Bypassing Import EU’s Tariffs

Combined with a similar facility that BYD company is already building in Hungary, the recent announcement adds momentum to BYD’s ambitions to become a key player in the European market and localise production to avoid import tariffs. 

Both the European Union (EU) and Turkey, which are part of the EU’s Customs Union, introduced steep tariffs on the imports of Chinese EVs in June this year.

In March, Turkiye announced an additional 40% import tariff on electric vehicles imports from China. On June 8, the measure was expanded to any car import from China to increase and protect the falling share of domestic production in the domestic market, taking into account the developments of the foreign trade balance and its current account deficit targets, and also to encourage domestic investment and production.

“Our approach wants to make sure that companies are manufacturing new energy vehicles in Turkiye.
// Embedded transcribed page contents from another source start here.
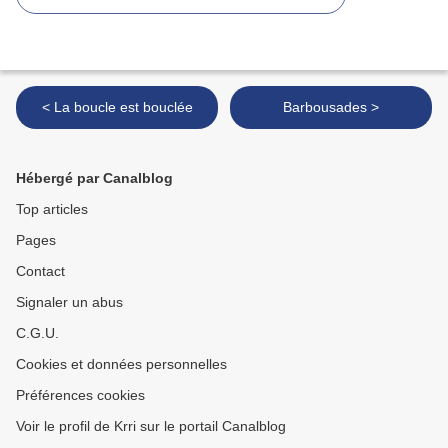
< La boucle est bouclée
Barbousades >
Hébergé par Canalblog
Top articles
Pages
Contact
Signaler un abus
C.G.U.
Cookies et données personnelles
Préférences cookies
Voir le profil de Krri sur le portail Canalblog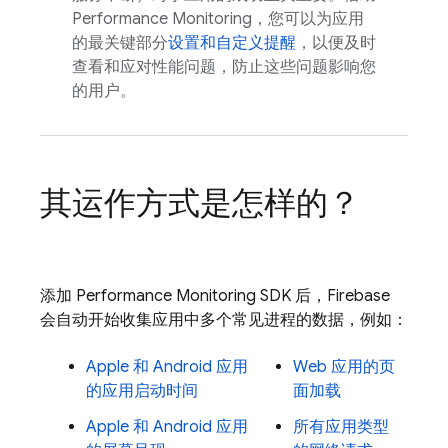
Performance Monitoring，您可以为应用
的最关键部分
设置和自定义提醒
，以便及时
查看和应对性能问题，防止这些问题影响您
的用户。
其运作方式是怎样的？
添加
Performance Monitoring
SDK 后，Firebase
会自动开始收集应用中多个常见进程的数据，例如：
Apple 和 Android 应用
Web 应用的页
的应用启动时间
面加载
Apple 和 Android 应用
所有应用类型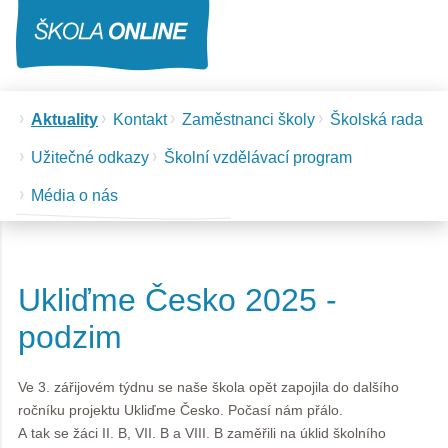
Aktuality
Kontakt
Zaměstnanci školy
Školská rada
Užitečné odkazy
Školní vzdělávací program
Média o nás
Ukliďme Česko 2025 -
podzim
Ve 3. zářijovém týdnu se naše škola opět zapojila do dalšího
ročníku projektu Ukliďme Česko. Počasí nám přálo.
A tak se žáci II. B, VII. B a VIII. B zaměřili na úklid školního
Tariffs are part of this effort. The idea is to protect the automotive ecosystem in Turkey, including customers, and encourage manufacturers to produce in the country,” Daglıoglu explained.
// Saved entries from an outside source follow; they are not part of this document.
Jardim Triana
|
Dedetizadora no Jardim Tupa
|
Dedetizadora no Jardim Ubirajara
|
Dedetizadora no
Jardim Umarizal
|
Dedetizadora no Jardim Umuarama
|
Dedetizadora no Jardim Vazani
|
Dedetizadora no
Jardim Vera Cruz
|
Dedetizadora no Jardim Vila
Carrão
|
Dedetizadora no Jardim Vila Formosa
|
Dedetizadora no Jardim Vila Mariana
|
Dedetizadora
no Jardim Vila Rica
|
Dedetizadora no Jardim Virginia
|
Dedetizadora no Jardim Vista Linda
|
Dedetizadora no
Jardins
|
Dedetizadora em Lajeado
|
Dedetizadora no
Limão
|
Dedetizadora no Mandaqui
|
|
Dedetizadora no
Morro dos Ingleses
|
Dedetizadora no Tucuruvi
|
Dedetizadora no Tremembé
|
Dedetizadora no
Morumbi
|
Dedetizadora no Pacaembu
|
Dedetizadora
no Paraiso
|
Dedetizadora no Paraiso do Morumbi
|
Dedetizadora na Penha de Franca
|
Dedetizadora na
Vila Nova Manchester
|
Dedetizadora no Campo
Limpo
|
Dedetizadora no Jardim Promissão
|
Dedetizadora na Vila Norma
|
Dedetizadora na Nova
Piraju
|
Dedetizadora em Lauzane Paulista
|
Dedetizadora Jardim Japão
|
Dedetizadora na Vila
On June 12, the European Commission introduced its own additional provisional tariffs of up to 38.1% — which apply on top of the existing 10% tariff — on the import of Chinese vehicles, as it concluded that the value chain in China benefits from unfair subsidisation, which is causing a threat of economic injury to EU battery EV producers. As regards BYD specifically, the company was given an extra 17.4% tariff.

Speedy Working Motors, a subsidiary of China’s Brilliance Auto Group, also submitted a proposal to the Turkish government earlier to build a plant in the country able to produce 50,000 vehicles per year, the fDi report said.